▶ _INSTRUCTIONS TO FOLLOW_
Leave out the pictures and print the rest of the entries exactly as they stand.

☆ ☆ ☆

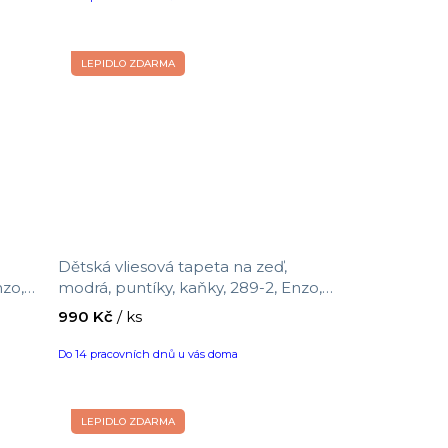
LEPIDLO ZDARMA
Dětská vliesová tapeta na zeď,
nzo,
modrá, puntíky, kaňky, 289-2, Enzo,
5 x
ICH Wallcoverings, velikost 10,05 x
990 Kč
/ ks
0,53 m
Do 14 pracovních dnů u vás doma
LEPIDLO ZDARMA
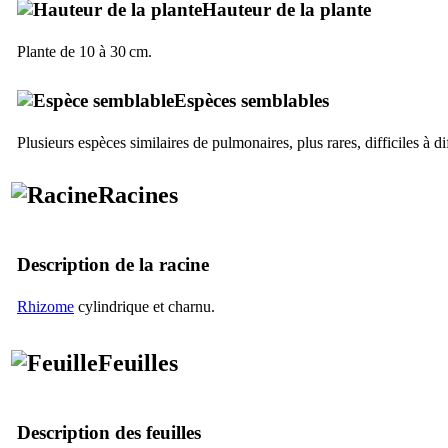
Hauteur de la plante
Plante de 10 à 30 cm.
Espèces semblables
Plusieurs espèces similaires de pulmonaires, plus rares, difficiles à di
Racines
Description de la racine
Rhizome
cylindrique et charnu.
Feuilles
Description des feuilles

☆ ☆ ☆

▶ _TASK RESPONSE_
LEPIDLO ZDARMA
Dětská vliesová tapeta na zeď,
nzo,
modrá, puntíky, kaňky, 289-2, Enzo,
5 x
ICH Wallcoverings, velikost 10,05 x
990 Kč
/ ks
0,53 m
Do 14 pracovních dnů u vás doma
LEPIDLO ZDARMA
Hauteur de la plante
Plante de 10 à 30 cm.
Espèces semblables
Plusieurs espèces similaires de pulmonaires, plus rares, difficiles à di
Racines
Description de la racine
Rhizome
cylindrique et charnu.
Feuilles
Description des feuilles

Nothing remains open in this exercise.